[Records drawn from a dataset]

══════════

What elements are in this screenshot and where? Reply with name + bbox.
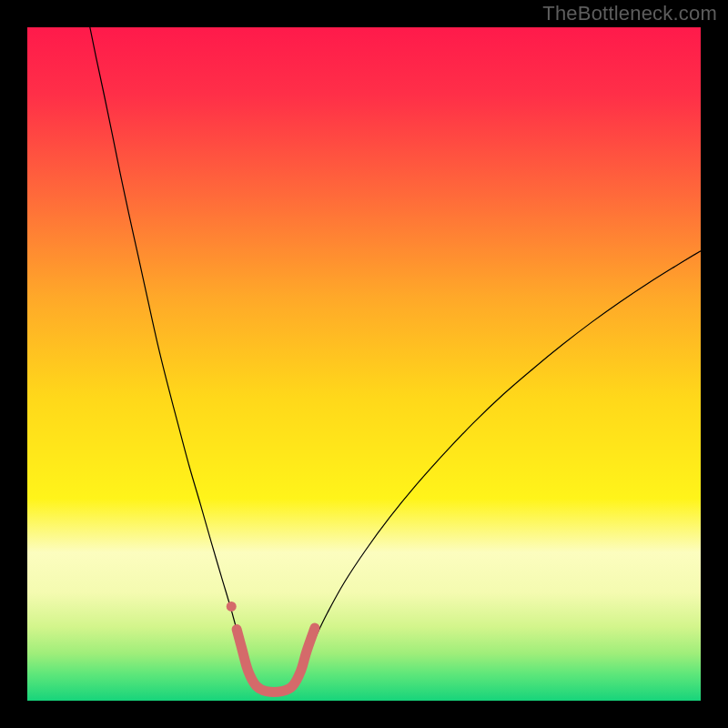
series-marker-dot (227, 602, 237, 612)
chart-frame: TheBottleneck.com (0, 0, 728, 728)
watermark-text: TheBottleneck.com (542, 2, 717, 25)
chart-plot-area (27, 27, 701, 701)
chart-svg (27, 27, 701, 701)
chart-background-gradient (27, 27, 701, 701)
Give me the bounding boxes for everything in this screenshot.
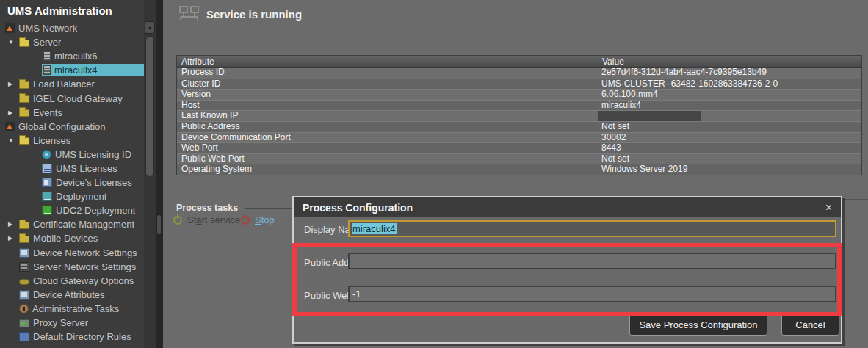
public-web-port-field[interactable] bbox=[348, 286, 836, 302]
server-network-icon bbox=[19, 262, 29, 272]
igel-logo-icon bbox=[5, 23, 15, 33]
folder-icon bbox=[19, 222, 29, 229]
sidebar: UMS Administration UMS Network ▼ Server bbox=[0, 0, 144, 348]
expander-icon[interactable]: ▼ bbox=[7, 39, 19, 46]
cloud-icon bbox=[19, 279, 29, 285]
column-header-value[interactable]: Value bbox=[598, 56, 861, 67]
table-row[interactable]: Last Known IP bbox=[177, 110, 861, 121]
status-title: Service is running bbox=[206, 8, 302, 21]
igel-logo-icon bbox=[5, 122, 15, 131]
sidebar-title: UMS Administration bbox=[7, 4, 112, 17]
server-icon bbox=[43, 65, 51, 75]
expander-icon[interactable]: ▼ bbox=[7, 137, 19, 144]
tree-item[interactable]: Device Network Settings bbox=[0, 246, 144, 260]
table-row[interactable]: Cluster ID UMS-CLUSTER--63482-1602863384… bbox=[177, 79, 861, 90]
tree-item[interactable]: Cloud Gateway Options bbox=[0, 274, 144, 288]
tree-item[interactable]: IGEL Cloud Gateway bbox=[0, 91, 144, 105]
save-process-configuration-button[interactable]: Save Process Configuration bbox=[629, 314, 767, 336]
expander-icon[interactable]: ▶ bbox=[7, 235, 19, 242]
attribute-table: Attribute Value Process ID 2e57d4f6-312d… bbox=[176, 55, 862, 175]
table-row[interactable]: Public Address Not set bbox=[177, 121, 861, 132]
monitor-icon bbox=[19, 290, 29, 300]
tree-item[interactable]: UMS Network bbox=[0, 21, 144, 35]
table-row[interactable]: Host miraculix4 bbox=[177, 100, 861, 111]
power-start-icon bbox=[173, 216, 182, 225]
tree-item[interactable]: ▶ Certificate Management bbox=[0, 217, 144, 231]
table-row[interactable]: Device Communication Port 30002 bbox=[177, 132, 861, 143]
tree-item[interactable]: ▼ Server bbox=[0, 35, 144, 49]
splitter-handle-icon[interactable] bbox=[157, 215, 161, 234]
redaction-box bbox=[598, 111, 701, 121]
dialog-titlebar: Process Configuration × bbox=[294, 197, 841, 217]
rules-icon bbox=[19, 332, 29, 341]
process-tasks-label: Process tasks bbox=[176, 203, 238, 213]
dialog-title: Process Configuration bbox=[303, 202, 413, 214]
background-divider bbox=[843, 199, 868, 200]
folder-open-icon bbox=[19, 40, 29, 47]
licensing-id-icon bbox=[42, 150, 51, 159]
tree-item[interactable]: ▶ Load Balancer bbox=[0, 77, 144, 91]
table-row[interactable]: Web Port 8443 bbox=[177, 142, 861, 153]
clock-icon bbox=[19, 304, 29, 313]
tree-item[interactable]: Proxy Server bbox=[0, 316, 144, 330]
cancel-button[interactable]: Cancel bbox=[781, 314, 839, 336]
start-service-link[interactable]: Start service bbox=[173, 214, 240, 225]
server-icon bbox=[43, 51, 51, 61]
stop-service-link[interactable]: Stop bbox=[241, 214, 275, 225]
tree-item[interactable]: Server Network Settings bbox=[0, 260, 144, 274]
ums-administration-window: UMS Administration UMS Network ▼ Server bbox=[0, 0, 868, 348]
selected-text: miraculix4 bbox=[352, 223, 397, 234]
process-tasks-divider bbox=[245, 208, 292, 209]
licenses-icon bbox=[42, 164, 52, 173]
tree-item[interactable]: UDC2 Deployment bbox=[0, 203, 144, 217]
tree-item[interactable]: UMS Licenses bbox=[0, 162, 144, 175]
tree-item[interactable]: Administrative Tasks bbox=[0, 302, 144, 316]
folder-icon bbox=[19, 81, 29, 89]
tree-item[interactable]: Device's Licenses bbox=[0, 175, 144, 189]
tree-item[interactable]: UMS Licensing ID bbox=[0, 148, 144, 162]
power-stop-icon bbox=[241, 216, 250, 225]
udc2-icon bbox=[42, 206, 52, 215]
column-header-attribute[interactable]: Attribute bbox=[177, 56, 598, 67]
scrollbar-thumb[interactable] bbox=[145, 36, 154, 177]
panel-splitter[interactable] bbox=[156, 0, 163, 348]
tree-item[interactable]: Device Attributes bbox=[0, 288, 144, 302]
tree-item[interactable]: miraculix6 bbox=[0, 49, 144, 63]
close-icon[interactable]: × bbox=[825, 202, 832, 214]
status-header: Service is running bbox=[179, 6, 302, 22]
public-address-field[interactable] bbox=[348, 253, 836, 269]
tree-item[interactable]: ▶ Events bbox=[0, 106, 144, 120]
folder-open-icon bbox=[19, 137, 29, 145]
table-row[interactable]: Public Web Port Not set bbox=[177, 153, 861, 164]
tree-item[interactable]: ▼ Licenses bbox=[0, 134, 144, 148]
table-row[interactable]: Operating System Windows Server 2019 bbox=[177, 164, 861, 175]
tree-item[interactable]: Global Configuration bbox=[0, 120, 144, 134]
device-network-icon bbox=[19, 248, 29, 258]
expander-icon[interactable]: ▶ bbox=[7, 81, 19, 87]
expander-icon[interactable]: ▶ bbox=[7, 109, 19, 116]
device-licenses-icon bbox=[42, 178, 52, 187]
folder-icon bbox=[19, 95, 29, 103]
proxy-icon bbox=[19, 319, 29, 327]
folder-icon bbox=[19, 236, 29, 243]
network-icon bbox=[179, 6, 199, 22]
process-configuration-dialog: Process Configuration × Display Name mir… bbox=[292, 196, 842, 344]
navigation-tree: UMS Network ▼ Server miraculix6 bbox=[0, 21, 144, 348]
table-row[interactable]: Process ID 2e57d4f6-312d-4ab4-aac4-7c939… bbox=[177, 68, 861, 79]
table-row[interactable]: Version 6.06.100.mm4 bbox=[177, 89, 861, 100]
tree-item[interactable]: miraculix4 bbox=[0, 63, 144, 77]
tree-item[interactable]: Default Directory Rules bbox=[0, 330, 144, 344]
expander-icon[interactable]: ▶ bbox=[7, 221, 19, 228]
table-header: Attribute Value bbox=[177, 56, 861, 68]
deployment-icon bbox=[42, 192, 52, 201]
tree-item[interactable]: Deployment bbox=[0, 189, 144, 203]
tree-item[interactable]: ▶ Mobile Devices bbox=[0, 231, 144, 245]
display-name-field[interactable]: miraculix4 bbox=[348, 220, 836, 237]
folder-icon bbox=[19, 109, 29, 117]
scroll-up-button[interactable]: ▲ bbox=[145, 21, 155, 34]
sidebar-scrollbar[interactable]: ▲ bbox=[144, 0, 156, 348]
table-body: Process ID 2e57d4f6-312d-4ab4-aac4-7c939… bbox=[177, 68, 861, 175]
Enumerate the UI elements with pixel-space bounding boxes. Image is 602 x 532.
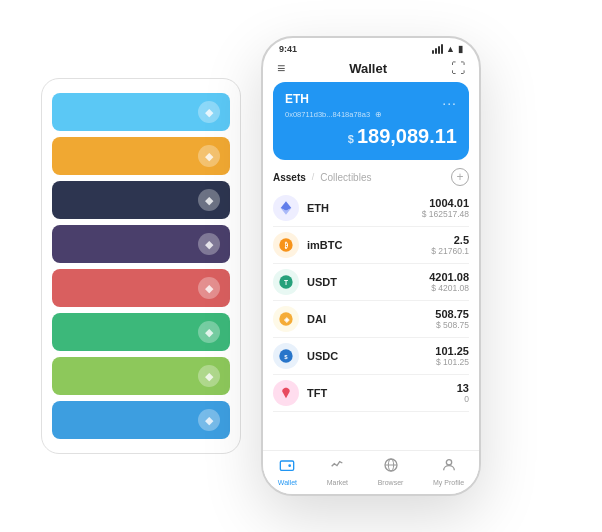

══════════

WHAT NEEDS TO BE DONE: Return the records above exactly as written. Do not include their images.

FINAL ANSWER:
What elements are in this screenshot and where? Reply with name + bbox.
series-marker-dot (227, 602, 237, 612)
chart-frame: TheBottleneck.com (0, 0, 728, 728)
watermark-text: TheBottleneck.com (542, 2, 717, 25)
chart-plot-area (27, 27, 701, 701)
chart-svg (27, 27, 701, 701)
chart-background-gradient (27, 27, 701, 701)
Give me the bounding boxes for everything in this screenshot.
public-web-port-field[interactable] bbox=[348, 286, 836, 302]
server-network-icon bbox=[19, 262, 29, 272]
igel-logo-icon bbox=[5, 23, 15, 33]
folder-icon bbox=[19, 222, 29, 229]
sidebar: UMS Administration UMS Network ▼ Server bbox=[0, 0, 144, 348]
expander-icon[interactable]: ▼ bbox=[7, 39, 19, 46]
cloud-icon bbox=[19, 279, 29, 285]
column-header-value[interactable]: Value bbox=[598, 56, 861, 67]
table-row[interactable]: Last Known IP bbox=[177, 110, 861, 121]
status-title: Service is running bbox=[206, 8, 302, 21]
igel-logo-icon bbox=[5, 122, 15, 131]
sidebar-title: UMS Administration bbox=[7, 4, 112, 17]
server-icon bbox=[43, 65, 51, 75]
expander-icon[interactable]: ▼ bbox=[7, 137, 19, 144]
tree-item[interactable]: Device Network Settings bbox=[0, 246, 144, 260]
table-row[interactable]: Cluster ID UMS-CLUSTER--63482-1602863384… bbox=[177, 79, 861, 90]
tree-item[interactable]: Cloud Gateway Options bbox=[0, 274, 144, 288]
tree-item[interactable]: IGEL Cloud Gateway bbox=[0, 91, 144, 105]
save-process-configuration-button[interactable]: Save Process Configuration bbox=[629, 314, 767, 336]
expander-icon[interactable]: ▶ bbox=[7, 235, 19, 242]
attribute-table: Attribute Value Process ID 2e57d4f6-312d… bbox=[176, 55, 862, 175]
table-row[interactable]: Public Address Not set bbox=[177, 121, 861, 132]
monitor-icon bbox=[19, 290, 29, 300]
tree-item[interactable]: UMS Network bbox=[0, 21, 144, 35]
table-row[interactable]: Host miraculix4 bbox=[177, 100, 861, 111]
power-start-icon bbox=[173, 216, 182, 225]
tree-item[interactable]: ▶ Certificate Management bbox=[0, 217, 144, 231]
table-row[interactable]: Device Communication Port 30002 bbox=[177, 132, 861, 143]
tree-item[interactable]: ▼ Server bbox=[0, 35, 144, 49]
splitter-handle-icon[interactable] bbox=[157, 215, 161, 234]
redaction-box bbox=[598, 111, 701, 121]
dialog-titlebar: Process Configuration × bbox=[294, 197, 841, 217]
rules-icon bbox=[19, 332, 29, 341]
process-tasks-label: Process tasks bbox=[176, 203, 238, 213]
dialog-title: Process Configuration bbox=[303, 202, 413, 214]
background-divider bbox=[843, 199, 868, 200]
folder-open-icon bbox=[19, 40, 29, 47]
licensing-id-icon bbox=[42, 150, 51, 159]
tree-item[interactable]: ▶ Load Balancer bbox=[0, 77, 144, 91]
table-row[interactable]: Web Port 8443 bbox=[177, 142, 861, 153]
clock-icon bbox=[19, 304, 29, 313]
tree-item[interactable]: Proxy Server bbox=[0, 316, 144, 330]
cancel-button[interactable]: Cancel bbox=[781, 314, 839, 336]
start-service-link[interactable]: Start service bbox=[173, 214, 240, 225]
server-icon bbox=[43, 51, 51, 61]
stop-service-link[interactable]: Stop bbox=[241, 214, 275, 225]
tree-item[interactable]: Server Network Settings bbox=[0, 260, 144, 274]
ums-administration-window: UMS Administration UMS Network ▼ Server bbox=[0, 0, 868, 348]
selected-text: miraculix4 bbox=[352, 223, 397, 234]
process-tasks-divider bbox=[245, 208, 292, 209]
licenses-icon bbox=[42, 164, 52, 173]
tree-item[interactable]: UDC2 Deployment bbox=[0, 203, 144, 217]
tree-item[interactable]: UMS Licenses bbox=[0, 162, 144, 175]
tree-item[interactable]: Administrative Tasks bbox=[0, 302, 144, 316]
folder-icon bbox=[19, 81, 29, 89]
tree-item[interactable]: Device's Licenses bbox=[0, 175, 144, 189]
tree-item[interactable]: UMS Licensing ID bbox=[0, 148, 144, 162]
power-stop-icon bbox=[241, 216, 250, 225]
udc2-icon bbox=[42, 206, 52, 215]
column-header-attribute[interactable]: Attribute bbox=[177, 56, 598, 67]
scrollbar-thumb[interactable] bbox=[145, 36, 154, 177]
panel-splitter[interactable] bbox=[156, 0, 163, 348]
tree-item[interactable]: Device Attributes bbox=[0, 288, 144, 302]
tree-item[interactable]: miraculix6 bbox=[0, 49, 144, 63]
close-icon[interactable]: × bbox=[825, 202, 832, 214]
status-header: Service is running bbox=[179, 6, 302, 22]
public-address-field[interactable] bbox=[348, 253, 836, 269]
tree-item[interactable]: ▶ Events bbox=[0, 106, 144, 120]
folder-open-icon bbox=[19, 137, 29, 145]
table-row[interactable]: Public Web Port Not set bbox=[177, 153, 861, 164]
tree-item[interactable]: ▼ Licenses bbox=[0, 134, 144, 148]
table-row[interactable]: Operating System Windows Server 2019 bbox=[177, 164, 861, 175]
tree-item[interactable]: Global Configuration bbox=[0, 120, 144, 134]
device-network-icon bbox=[19, 248, 29, 258]
expander-icon[interactable]: ▶ bbox=[7, 81, 19, 87]
expander-icon[interactable]: ▶ bbox=[7, 109, 19, 116]
device-licenses-icon bbox=[42, 178, 52, 187]
folder-icon bbox=[19, 95, 29, 103]
proxy-icon bbox=[19, 319, 29, 327]
folder-icon bbox=[19, 236, 29, 243]
network-icon bbox=[179, 6, 199, 22]
process-configuration-dialog: Process Configuration × Display Name mir… bbox=[292, 196, 842, 344]
navigation-tree: UMS Network ▼ Server miraculix6 bbox=[0, 21, 144, 348]
table-row[interactable]: Process ID 2e57d4f6-312d-4ab4-aac4-7c939… bbox=[177, 68, 861, 79]
table-row[interactable]: Version 6.06.100.mm4 bbox=[177, 89, 861, 100]
tree-item[interactable]: miraculix4 bbox=[0, 63, 144, 77]
tree-item[interactable]: Default Directory Rules bbox=[0, 330, 144, 344]
expander-icon[interactable]: ▶ bbox=[7, 221, 19, 228]
table-header: Attribute Value bbox=[177, 56, 861, 68]
deployment-icon bbox=[42, 192, 52, 201]
tree-item[interactable]: Deployment bbox=[0, 189, 144, 203]
tree-item[interactable]: ▶ Mobile Devices bbox=[0, 231, 144, 245]
display-name-field[interactable]: miraculix4 bbox=[348, 220, 836, 237]
folder-icon bbox=[19, 109, 29, 117]
scroll-up-button[interactable]: ▲ bbox=[145, 21, 155, 34]
sidebar-scrollbar[interactable]: ▲ bbox=[144, 0, 156, 348]
table-body: Process ID 2e57d4f6-312d-4ab4-aac4-7c939… bbox=[177, 68, 861, 175]
Enumerate the UI elements with pixel-space bounding boxes. Image is 602 x 532.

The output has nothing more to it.